1. “This is my baby” – being too possessive

“I’m the most qualified person for this task.” “He doesn’t take it as seriously as I do.” These are just two of the countless arguments for avoiding delegating. For managers, this attitude is especially harmful as they get trapped in their day-to-day business, losing time for strategic thinking or other important issues. Transferring relevant tasks, however, saves time and motivates your colleagues to deliver excellent work and to build on their skills.

Harm Verheijen, Consultant:

Delegating is sometimes letting go of the idea of perfection. The thought that when you do it yourself, it will be better quality and get delivered faster. How can you GROW your people when you don’t delegate and the only ‘perfect’ person in the team is yourself?

2. Overwhelming people

Take care not to delegate tasks which people are strongly over- or under-qualified to do. Challenging employees is motivating, but projects that completely overwhelm them make little sense. On the other hand, it’s okay to assign a job someone is overqualified for from time to time. However, if this happens too often, it will be demotivating. So try to delegate the task to the person who’ll provide the best result or to the person who wants to develop or should develop this skill for the future. If you’re unsure who’s the best or you want to promote the learning of new skills within the team, ask them openly “who has the required skills or wants to learn them on the job?”

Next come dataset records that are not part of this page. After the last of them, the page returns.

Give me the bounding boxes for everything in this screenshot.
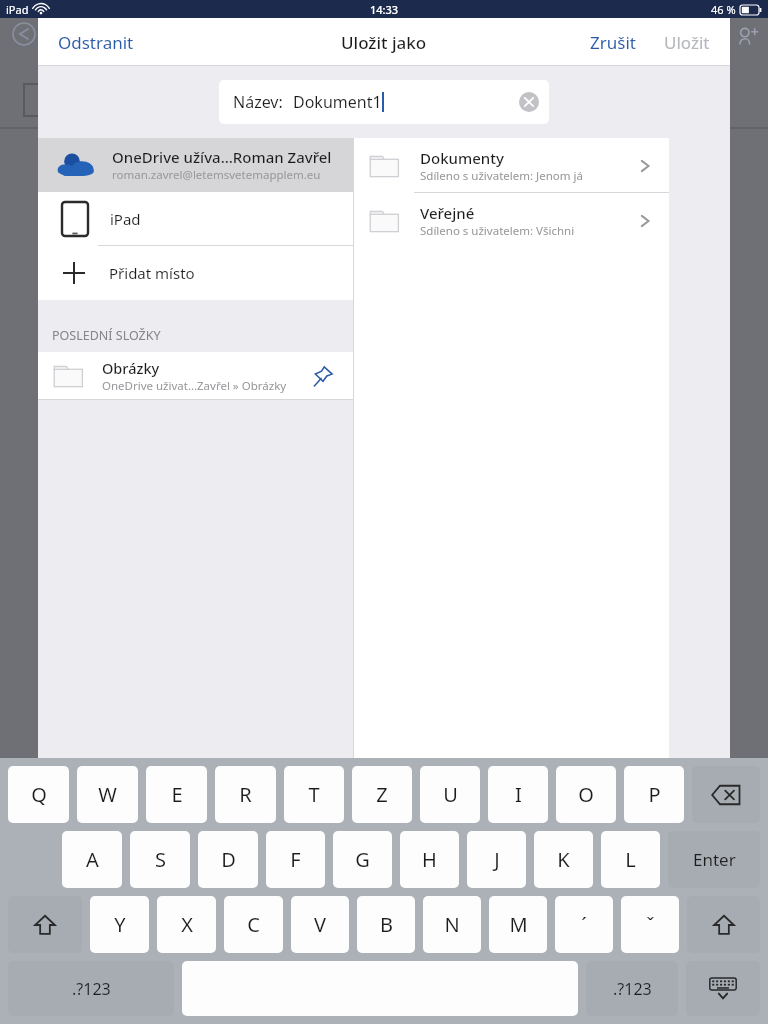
button[interactable]: Zrušit	[580, 25, 646, 60]
staticText: D	[221, 846, 236, 873]
staticText: T	[308, 781, 320, 808]
staticText: 14:33	[370, 2, 399, 17]
button[interactable]: Back	[8, 18, 40, 50]
staticText: X	[181, 911, 193, 938]
staticText: Uložit jako	[341, 31, 427, 54]
button[interactable]: W	[77, 766, 138, 823]
button[interactable]: P	[624, 766, 684, 823]
button[interactable]: C	[224, 896, 283, 953]
staticText: Odstranit	[58, 31, 134, 54]
button[interactable]: L	[601, 831, 660, 888]
staticText: E	[171, 781, 183, 808]
button[interactable]: .?123	[586, 961, 678, 1016]
staticText: L	[625, 846, 636, 873]
button[interactable]: M	[489, 896, 547, 953]
staticText: R	[239, 781, 252, 808]
button[interactable]: G	[333, 831, 392, 888]
staticText: Dokumenty	[420, 148, 504, 168]
staticText: N	[444, 911, 460, 938]
staticText: Enter	[693, 848, 736, 871]
staticText: ˇ	[646, 911, 655, 938]
staticText: iPad	[110, 209, 141, 229]
staticText: J	[494, 846, 500, 873]
staticText: Zrušit	[590, 31, 636, 54]
button[interactable]: A	[62, 831, 122, 888]
button[interactable]: ˇ	[621, 896, 679, 953]
button[interactable]: X	[157, 896, 216, 953]
button[interactable]: J	[467, 831, 526, 888]
staticText: H	[422, 846, 437, 873]
button[interactable]: Z	[352, 766, 412, 823]
button[interactable]: Add person	[730, 20, 764, 54]
button[interactable]: K	[534, 831, 593, 888]
button[interactable]: F	[266, 831, 325, 888]
staticText: K	[557, 846, 570, 873]
staticText: Veřejné	[420, 203, 475, 223]
button[interactable]: Obrázky	[38, 352, 353, 400]
staticText: S	[155, 846, 166, 873]
staticText: Z	[376, 781, 388, 808]
button[interactable]: Q	[8, 766, 69, 823]
staticText: OneDrive uživat…Zavřel » Obrázky	[102, 378, 287, 394]
staticText: Název:	[233, 91, 283, 113]
staticText: W	[98, 781, 117, 808]
staticText: Uložit	[664, 31, 710, 54]
staticText: Obrázky	[102, 358, 160, 378]
button[interactable]: E	[146, 766, 207, 823]
staticText: B	[380, 911, 393, 938]
button[interactable]: Backspace	[692, 766, 760, 823]
staticText: U	[443, 781, 458, 808]
staticText: I	[515, 781, 522, 808]
button[interactable]: S	[130, 831, 190, 888]
staticText: POSLEDNÍ SLOŽKY	[52, 327, 161, 344]
staticText: Y	[114, 911, 126, 938]
button[interactable]: N	[423, 896, 481, 953]
button[interactable]: iPad	[38, 192, 353, 246]
button[interactable]: Odstranit	[48, 25, 144, 60]
button[interactable]: B	[357, 896, 415, 953]
button[interactable]: Y	[90, 896, 149, 953]
button[interactable]: D	[198, 831, 258, 888]
staticText: Dokument1	[293, 91, 382, 113]
button[interactable]: T	[284, 766, 344, 823]
button[interactable]: Hide keyboard	[686, 961, 760, 1016]
button[interactable]: .?123	[8, 961, 174, 1016]
staticText: A	[86, 846, 99, 873]
button[interactable]: Pin folder	[311, 364, 335, 388]
button[interactable]: Uložit	[654, 25, 720, 60]
staticText: 46 %	[711, 2, 736, 17]
staticText: O	[578, 781, 594, 808]
button[interactable]: O	[556, 766, 616, 823]
staticText: F	[290, 846, 301, 873]
staticText: G	[355, 846, 370, 873]
staticText: P	[648, 781, 661, 808]
staticText: OneDrive užíva…Roman Zavřel	[112, 147, 332, 167]
button[interactable]: V	[291, 896, 349, 953]
button[interactable]: R	[215, 766, 276, 823]
staticText: Sdíleno s uživatelem: Všichni	[420, 223, 575, 239]
button[interactable]: Shift	[687, 896, 760, 953]
staticText: Q	[31, 781, 47, 808]
staticText: iPad	[6, 2, 29, 17]
button[interactable]: Enter	[668, 831, 760, 888]
button[interactable]: Dokumenty	[354, 138, 669, 193]
button[interactable]: OneDrive užíva…Roman Zavřel	[38, 138, 353, 192]
staticText: Sdíleno s uživatelem: Jenom já	[420, 168, 583, 184]
staticText: ´	[581, 911, 587, 938]
button[interactable]: Shift	[8, 896, 82, 953]
staticText: .?123	[613, 978, 652, 1000]
staticText: C	[247, 911, 260, 938]
button[interactable]: ´	[555, 896, 613, 953]
staticText: roman.zavrel@letemsvetemapplem.eu	[112, 167, 321, 183]
staticText: Přidat místo	[109, 263, 195, 283]
button[interactable]: Název:	[219, 80, 549, 124]
staticText: .?123	[72, 978, 111, 1000]
button[interactable]: Přidat místo	[38, 246, 353, 300]
button[interactable]: U	[420, 766, 480, 823]
button[interactable]: I	[488, 766, 548, 823]
button[interactable]: Veřejné	[354, 193, 669, 248]
button[interactable]: H	[400, 831, 459, 888]
button[interactable]: Clear text	[519, 92, 539, 112]
staticText: V	[314, 911, 326, 938]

Harm Verheijen, Consultant:

Dare to delegate the tasks an employee likes to do and which you (as manager) think he/she isn’t good at. The return on learning is much greater when employees find out for themselves what they’re good at, instead of you telling them up front… You might be surprised to uncover some hidden talents in your team.

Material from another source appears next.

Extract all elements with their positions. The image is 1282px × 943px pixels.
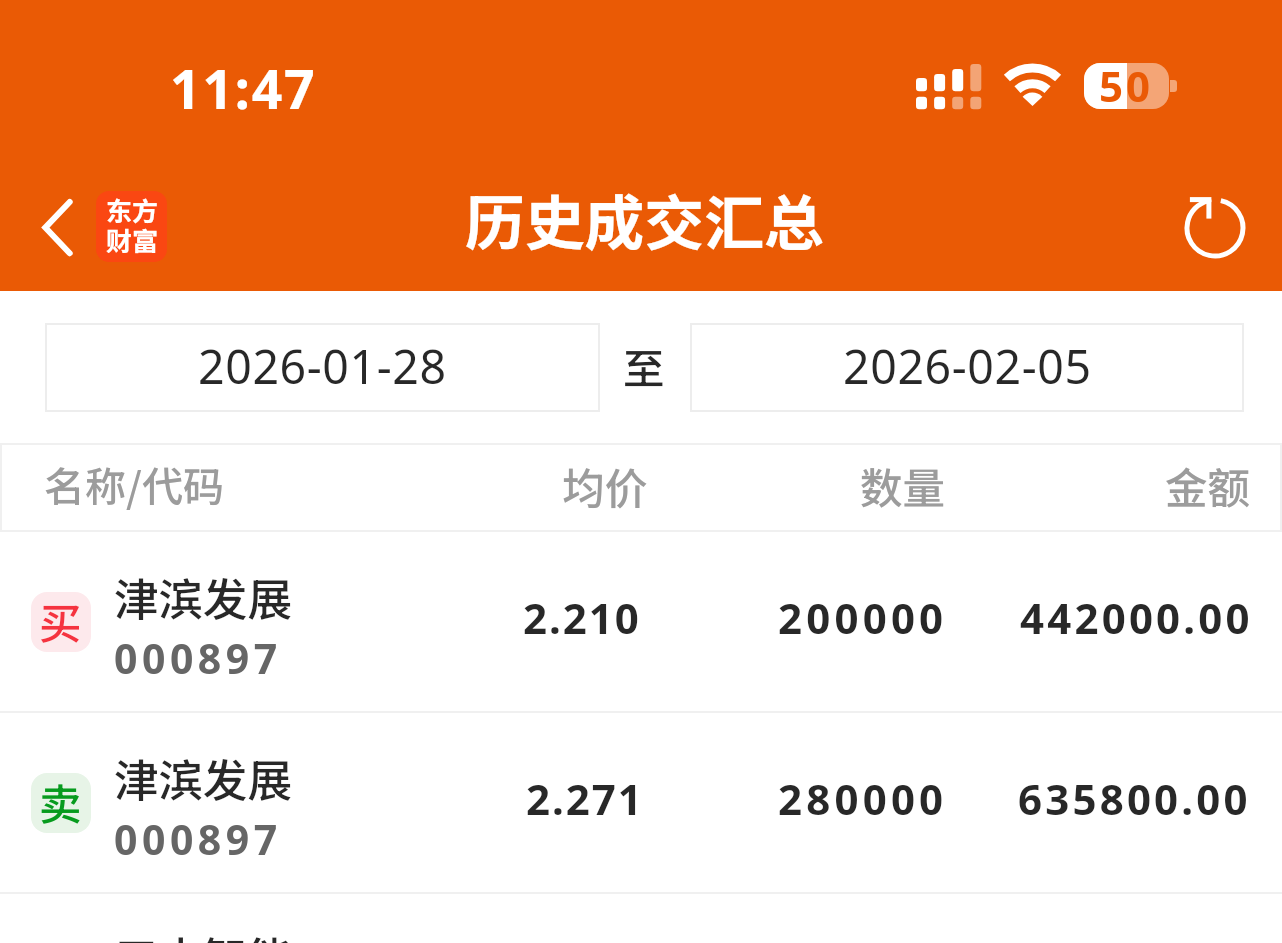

3. Not officially responsible

Once you’ve given someone responsibility or authority for a new project, everyone else should know that. Only then can the colleague act with determination. Also give your colleague confidence, by letting him know he can always turn to you with questions.

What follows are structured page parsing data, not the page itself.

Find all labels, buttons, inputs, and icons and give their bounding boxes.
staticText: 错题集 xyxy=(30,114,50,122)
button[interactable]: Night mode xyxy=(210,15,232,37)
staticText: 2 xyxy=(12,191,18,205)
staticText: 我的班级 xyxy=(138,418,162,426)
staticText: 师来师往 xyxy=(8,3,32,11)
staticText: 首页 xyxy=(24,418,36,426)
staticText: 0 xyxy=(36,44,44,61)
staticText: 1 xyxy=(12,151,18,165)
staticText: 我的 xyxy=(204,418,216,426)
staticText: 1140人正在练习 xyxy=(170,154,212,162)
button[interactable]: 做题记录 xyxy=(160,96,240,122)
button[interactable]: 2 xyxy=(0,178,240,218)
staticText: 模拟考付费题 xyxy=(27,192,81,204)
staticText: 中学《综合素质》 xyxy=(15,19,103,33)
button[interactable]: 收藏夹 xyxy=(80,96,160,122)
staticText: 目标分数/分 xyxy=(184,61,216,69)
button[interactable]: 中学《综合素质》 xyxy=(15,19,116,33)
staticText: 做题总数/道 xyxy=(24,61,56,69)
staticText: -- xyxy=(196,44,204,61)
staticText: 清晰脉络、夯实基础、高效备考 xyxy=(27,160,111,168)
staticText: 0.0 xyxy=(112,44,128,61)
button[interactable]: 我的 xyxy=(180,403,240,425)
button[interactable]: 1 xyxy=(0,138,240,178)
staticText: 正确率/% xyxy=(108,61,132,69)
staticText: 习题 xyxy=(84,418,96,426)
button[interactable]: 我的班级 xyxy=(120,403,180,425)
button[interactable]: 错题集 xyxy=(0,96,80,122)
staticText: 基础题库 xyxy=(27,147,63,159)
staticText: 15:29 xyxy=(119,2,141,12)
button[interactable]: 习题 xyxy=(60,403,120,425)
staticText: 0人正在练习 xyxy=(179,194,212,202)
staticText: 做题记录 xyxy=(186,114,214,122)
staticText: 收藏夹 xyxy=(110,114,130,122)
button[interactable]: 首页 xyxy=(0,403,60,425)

4. Unclear definition of a project

When co-workers don’t know the objective or the framework of the assignment, it will be difficult for them to be efficient. So get in touch with the employee or team first and work through what to do and what to expect as the end result. Provide as much information as possible and agree on a time schedule.
Also make sure the employee has really understood what to do - not all employees will tell you when there’s a lack of clarity. It might also be helpful to ask the employee what his next steps will be.
Never send a task by e-mail or stick a post-it note on a colleague’s desk.

Motoaki Goto, Consultant:

Delegating means setting clear goals and granting a flexible path to achieve those goals. If you delegate well, you give autonomy and exert positive control.

5. Constant meddling

It can be difficult to give up control of a task, especially when it’s important. Nevertheless, you should refrain from constantly controlling its progression. In addition, don’t expect your colleague to do the job the way you would do it. Instead, rely on her skills and give her the freedom she needs. If you’re constantly involved, she’ll think you don’t trust her to achieve good results.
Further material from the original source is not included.